Doshi defined that, whereas conventional approaches have centered on sample matching — figuring out community and information patterns to detect anomalies and vulnerabilities — Cyberhaven performs content material and context inspection. That’s, its platform examines information and offers context round it primarily based on lineage traces. 

“So for those who obtain one thing, you ship it to me, I ship it to a different 5 individuals, they ship it to a different 5 individuals — that’s lineage,” Doshi defined. 

How Cyberhaven protects enterprises’ most beneficial information with AI

Cyberhaven’s providing is powered by frontier AI fashions and a transformer neural community structure. It makes use of a multi-stage retrieval-augmented era (RAG) engine to fine-tune its LLiM to research an enterprise’s most beneficial information and “get to the needle within the haystack,” stated Doshi. 

The platform performs clever screenshot evaluation, which has been a “persistent blind spot” in information safety, stated Aaron Arkeen, senior safety engineer at earned wage entry platform DailyPay.

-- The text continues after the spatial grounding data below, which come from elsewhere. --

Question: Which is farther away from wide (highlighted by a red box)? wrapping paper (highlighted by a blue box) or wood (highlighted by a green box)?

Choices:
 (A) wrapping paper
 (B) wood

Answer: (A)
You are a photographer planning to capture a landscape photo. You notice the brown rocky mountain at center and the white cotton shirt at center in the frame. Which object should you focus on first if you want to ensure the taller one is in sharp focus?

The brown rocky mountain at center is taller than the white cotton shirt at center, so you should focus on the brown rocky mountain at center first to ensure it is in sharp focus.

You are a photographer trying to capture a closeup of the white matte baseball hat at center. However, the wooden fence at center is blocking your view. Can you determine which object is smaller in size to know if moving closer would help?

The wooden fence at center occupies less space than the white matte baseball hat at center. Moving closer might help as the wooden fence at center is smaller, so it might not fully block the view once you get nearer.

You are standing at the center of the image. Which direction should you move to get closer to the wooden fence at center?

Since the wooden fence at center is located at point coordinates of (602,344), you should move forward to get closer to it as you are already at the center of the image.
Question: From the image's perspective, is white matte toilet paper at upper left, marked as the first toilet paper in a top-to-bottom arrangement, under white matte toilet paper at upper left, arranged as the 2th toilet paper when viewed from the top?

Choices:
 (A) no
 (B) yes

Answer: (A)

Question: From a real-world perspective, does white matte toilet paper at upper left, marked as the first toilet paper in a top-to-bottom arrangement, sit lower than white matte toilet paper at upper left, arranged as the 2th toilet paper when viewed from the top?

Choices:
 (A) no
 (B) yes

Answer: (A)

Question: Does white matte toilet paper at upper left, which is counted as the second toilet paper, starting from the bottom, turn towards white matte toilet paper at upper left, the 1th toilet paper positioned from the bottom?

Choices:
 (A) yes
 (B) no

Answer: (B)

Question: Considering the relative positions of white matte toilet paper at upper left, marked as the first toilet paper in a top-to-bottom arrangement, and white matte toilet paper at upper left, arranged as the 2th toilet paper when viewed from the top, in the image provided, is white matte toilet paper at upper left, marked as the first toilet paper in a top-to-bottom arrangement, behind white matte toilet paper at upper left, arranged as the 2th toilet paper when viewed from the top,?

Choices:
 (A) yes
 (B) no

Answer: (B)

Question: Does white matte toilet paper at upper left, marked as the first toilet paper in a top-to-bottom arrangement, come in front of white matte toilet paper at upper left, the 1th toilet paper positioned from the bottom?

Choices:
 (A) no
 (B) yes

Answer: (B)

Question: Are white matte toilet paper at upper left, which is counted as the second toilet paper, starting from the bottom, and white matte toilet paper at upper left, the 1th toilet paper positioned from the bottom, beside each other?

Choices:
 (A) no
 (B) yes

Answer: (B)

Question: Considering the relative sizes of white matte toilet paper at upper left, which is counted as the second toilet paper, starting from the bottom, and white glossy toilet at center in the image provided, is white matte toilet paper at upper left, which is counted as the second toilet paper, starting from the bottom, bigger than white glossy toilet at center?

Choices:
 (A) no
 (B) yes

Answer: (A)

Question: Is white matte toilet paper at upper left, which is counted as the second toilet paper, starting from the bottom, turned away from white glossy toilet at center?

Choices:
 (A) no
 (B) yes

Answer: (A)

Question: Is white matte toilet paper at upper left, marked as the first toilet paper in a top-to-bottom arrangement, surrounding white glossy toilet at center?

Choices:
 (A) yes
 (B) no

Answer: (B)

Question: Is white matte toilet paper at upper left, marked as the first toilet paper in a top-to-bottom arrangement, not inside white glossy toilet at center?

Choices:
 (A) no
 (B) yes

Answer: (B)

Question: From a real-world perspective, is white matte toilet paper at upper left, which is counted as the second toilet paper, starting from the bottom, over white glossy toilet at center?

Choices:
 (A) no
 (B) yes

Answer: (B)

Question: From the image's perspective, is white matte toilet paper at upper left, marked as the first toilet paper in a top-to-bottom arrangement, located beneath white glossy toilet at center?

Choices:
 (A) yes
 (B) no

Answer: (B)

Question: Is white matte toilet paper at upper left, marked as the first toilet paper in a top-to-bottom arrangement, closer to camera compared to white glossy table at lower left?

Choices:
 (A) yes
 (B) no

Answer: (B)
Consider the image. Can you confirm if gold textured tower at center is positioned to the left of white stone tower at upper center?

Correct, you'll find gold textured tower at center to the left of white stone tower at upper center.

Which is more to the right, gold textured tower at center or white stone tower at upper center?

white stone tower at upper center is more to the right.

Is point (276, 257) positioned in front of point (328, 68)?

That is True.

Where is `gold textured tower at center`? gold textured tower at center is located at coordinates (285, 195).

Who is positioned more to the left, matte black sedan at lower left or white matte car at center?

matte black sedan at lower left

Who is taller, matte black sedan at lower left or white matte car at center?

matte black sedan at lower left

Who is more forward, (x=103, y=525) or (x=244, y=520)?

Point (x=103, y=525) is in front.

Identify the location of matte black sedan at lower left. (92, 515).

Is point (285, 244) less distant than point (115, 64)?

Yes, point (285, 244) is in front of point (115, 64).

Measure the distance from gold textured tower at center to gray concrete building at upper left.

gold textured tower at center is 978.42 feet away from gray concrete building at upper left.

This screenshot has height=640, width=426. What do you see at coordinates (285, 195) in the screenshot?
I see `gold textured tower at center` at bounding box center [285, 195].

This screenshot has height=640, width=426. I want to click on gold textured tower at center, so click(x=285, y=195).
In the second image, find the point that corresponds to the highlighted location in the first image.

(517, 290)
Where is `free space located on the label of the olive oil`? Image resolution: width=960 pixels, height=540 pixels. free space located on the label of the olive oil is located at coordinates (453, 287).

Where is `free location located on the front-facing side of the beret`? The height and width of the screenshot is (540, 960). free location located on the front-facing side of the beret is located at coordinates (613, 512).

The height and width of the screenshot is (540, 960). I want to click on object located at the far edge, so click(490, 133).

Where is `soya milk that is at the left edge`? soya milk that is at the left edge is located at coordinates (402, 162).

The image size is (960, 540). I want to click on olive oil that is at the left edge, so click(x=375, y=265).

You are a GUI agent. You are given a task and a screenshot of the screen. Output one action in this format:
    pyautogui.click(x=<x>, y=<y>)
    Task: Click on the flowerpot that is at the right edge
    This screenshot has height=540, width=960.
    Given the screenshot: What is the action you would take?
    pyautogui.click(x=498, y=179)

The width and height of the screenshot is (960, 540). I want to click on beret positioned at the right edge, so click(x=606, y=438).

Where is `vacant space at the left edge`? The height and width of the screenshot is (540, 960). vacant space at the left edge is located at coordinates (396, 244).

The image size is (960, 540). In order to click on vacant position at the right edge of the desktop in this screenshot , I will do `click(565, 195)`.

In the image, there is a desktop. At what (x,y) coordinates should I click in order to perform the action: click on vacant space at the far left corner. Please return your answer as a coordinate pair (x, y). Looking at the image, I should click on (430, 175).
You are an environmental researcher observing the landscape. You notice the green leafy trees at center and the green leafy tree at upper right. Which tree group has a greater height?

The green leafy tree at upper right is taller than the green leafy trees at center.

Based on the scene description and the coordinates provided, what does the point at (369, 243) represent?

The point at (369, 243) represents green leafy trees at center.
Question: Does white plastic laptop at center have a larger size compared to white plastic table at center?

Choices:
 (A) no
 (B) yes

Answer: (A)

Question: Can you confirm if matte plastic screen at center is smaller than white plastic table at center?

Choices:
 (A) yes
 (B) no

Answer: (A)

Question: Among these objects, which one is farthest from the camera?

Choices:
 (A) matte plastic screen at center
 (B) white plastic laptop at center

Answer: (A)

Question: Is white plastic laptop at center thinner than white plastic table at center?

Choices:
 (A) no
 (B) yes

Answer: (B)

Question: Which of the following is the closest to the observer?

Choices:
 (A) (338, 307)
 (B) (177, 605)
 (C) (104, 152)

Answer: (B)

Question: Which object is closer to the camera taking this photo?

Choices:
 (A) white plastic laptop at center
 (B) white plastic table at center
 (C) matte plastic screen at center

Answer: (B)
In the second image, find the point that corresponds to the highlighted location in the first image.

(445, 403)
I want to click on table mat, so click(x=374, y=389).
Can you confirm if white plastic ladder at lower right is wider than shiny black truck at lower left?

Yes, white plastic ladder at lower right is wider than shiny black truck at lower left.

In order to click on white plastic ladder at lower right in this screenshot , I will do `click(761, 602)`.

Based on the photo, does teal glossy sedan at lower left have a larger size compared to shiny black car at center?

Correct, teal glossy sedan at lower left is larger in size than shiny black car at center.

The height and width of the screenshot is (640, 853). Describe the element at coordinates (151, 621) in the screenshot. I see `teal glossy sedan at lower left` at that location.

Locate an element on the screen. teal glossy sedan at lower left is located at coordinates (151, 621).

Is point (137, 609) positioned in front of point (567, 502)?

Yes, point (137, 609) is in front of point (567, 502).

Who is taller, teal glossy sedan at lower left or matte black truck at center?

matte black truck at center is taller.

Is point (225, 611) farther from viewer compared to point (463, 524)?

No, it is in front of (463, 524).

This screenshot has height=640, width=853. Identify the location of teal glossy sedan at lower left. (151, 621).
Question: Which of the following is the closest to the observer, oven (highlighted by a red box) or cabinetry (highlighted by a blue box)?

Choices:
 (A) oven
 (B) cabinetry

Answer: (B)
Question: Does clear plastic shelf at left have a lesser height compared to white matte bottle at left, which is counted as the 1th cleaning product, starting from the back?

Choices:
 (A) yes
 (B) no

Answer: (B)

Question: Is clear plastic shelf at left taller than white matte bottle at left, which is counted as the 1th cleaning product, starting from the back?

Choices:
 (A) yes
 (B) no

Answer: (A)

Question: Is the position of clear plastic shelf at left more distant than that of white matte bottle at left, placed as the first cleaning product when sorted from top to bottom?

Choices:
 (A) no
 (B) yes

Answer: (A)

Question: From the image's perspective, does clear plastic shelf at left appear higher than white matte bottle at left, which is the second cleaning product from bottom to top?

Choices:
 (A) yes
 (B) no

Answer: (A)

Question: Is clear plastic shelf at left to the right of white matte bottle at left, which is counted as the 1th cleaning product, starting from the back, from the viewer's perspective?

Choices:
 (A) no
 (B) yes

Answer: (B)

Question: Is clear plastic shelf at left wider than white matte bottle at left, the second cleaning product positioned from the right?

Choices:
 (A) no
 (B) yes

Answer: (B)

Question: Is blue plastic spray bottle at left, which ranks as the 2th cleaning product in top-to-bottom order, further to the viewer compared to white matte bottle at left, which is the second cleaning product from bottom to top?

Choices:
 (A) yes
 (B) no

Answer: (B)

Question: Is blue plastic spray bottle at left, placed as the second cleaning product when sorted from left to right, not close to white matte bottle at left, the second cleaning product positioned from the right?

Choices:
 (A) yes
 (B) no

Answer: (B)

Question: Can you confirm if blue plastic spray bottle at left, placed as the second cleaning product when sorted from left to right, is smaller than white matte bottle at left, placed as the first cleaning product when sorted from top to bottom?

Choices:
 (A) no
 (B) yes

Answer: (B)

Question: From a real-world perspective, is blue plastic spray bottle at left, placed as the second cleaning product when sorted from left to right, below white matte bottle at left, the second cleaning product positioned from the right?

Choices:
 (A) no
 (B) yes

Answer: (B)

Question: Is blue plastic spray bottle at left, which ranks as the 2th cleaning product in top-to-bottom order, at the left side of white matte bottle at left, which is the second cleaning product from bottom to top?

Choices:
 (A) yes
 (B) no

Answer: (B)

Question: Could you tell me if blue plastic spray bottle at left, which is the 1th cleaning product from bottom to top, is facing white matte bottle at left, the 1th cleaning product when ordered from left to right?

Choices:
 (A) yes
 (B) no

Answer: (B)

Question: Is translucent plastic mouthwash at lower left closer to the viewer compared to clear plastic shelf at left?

So, as an illustration, say a safety workforce desires to forestall screenshots from leaving the corporate — there may very well be hundreds, and so they need to undergo each to find out whether or not it’s a innocent cat meme or a screenshot containing product schematics. 

“It’s onerous to detect, not to mention forestall, the exfiltration of engineering designs, AI fashions, analysis information, product roadmaps,” stated Arkeen.

Maintaining tabs on customers

Cyberhaven is now taking cybersecurity a step past detection with its new autonomous, AI-powered Let Linea Resolve characteristic that sifts via information and person logs to assist safety groups perceive incident severity. The platform understands screenshots, PDFs, supply code and different digital supplies and may present context primarily based on information lineage, Doshi defined. It could possibly then discern whether or not a particular incident must be checked out by human analysts.

“We’re attempting to foretell the following motion primarily based on all of the historic data that we’ve acquired: That is an anomalous occasion, or this can be a benign occasion,” stated Doshi. “We name that information comprehension, since you actually are wanting on the information and understanding that information in-depth.” 

Arkeen defined that with regards to insider threat, safety groups carry out enhanced monitoring to create flows of details about particular customers which have been flagged as heightened threat (primarily based on any variety of elements).  

“Let’s say I put enhancement on you, you have been busy at the present time, 150 occasions have been generated,” he stated. “I must undergo every a type of manually, decide ‘That is enterprise as normal.’ ‘This one seems somewhat suspicious.’ ‘This one seems actually suspicious.’ And I nonetheless produce other ones to undergo after that. What Linea AI is ready to do is select those which might be of suspicious nature or require additional evaluation, and I’m capable of save all that point.”

As an example, the platform has been capable of detect customers sending information to their private OneDrive accounts or syncing delicate recordsdata to iCloud, stated Doshi. A malicious step past that’s workers leaving an organization and making an attempt to take delicate information with them. 

“We will in actual time forestall customers or a set of customers from importing delicate information to those public LLMs,” stated Doshi. “We will warn them and in addition educate them” once they’re doing one thing inadvertently or naively. 

DailyPay, for its half, has been capable of cut back MTTR by 65% as a result of Linea offers a digestible AI abstract, stated Arkeen. Typical information loss prevention (DLP) instruments require quite a lot of personnel sources to achieve that type of visibility. 

He appeared into different DLP suppliers together with NetSkope, Dtex Techniques and Subsequent DLP, however finally settled on Cyberhaven due to its information lineage technique. It was not like something he’d seen within the {industry}, he stated. 

“It saves us quite a lot of time on escalation and triaging and in addition prevention,” stated Arkeen. “Linea AI constantly identifies nuanced dangers that conventional programs will completely miss.”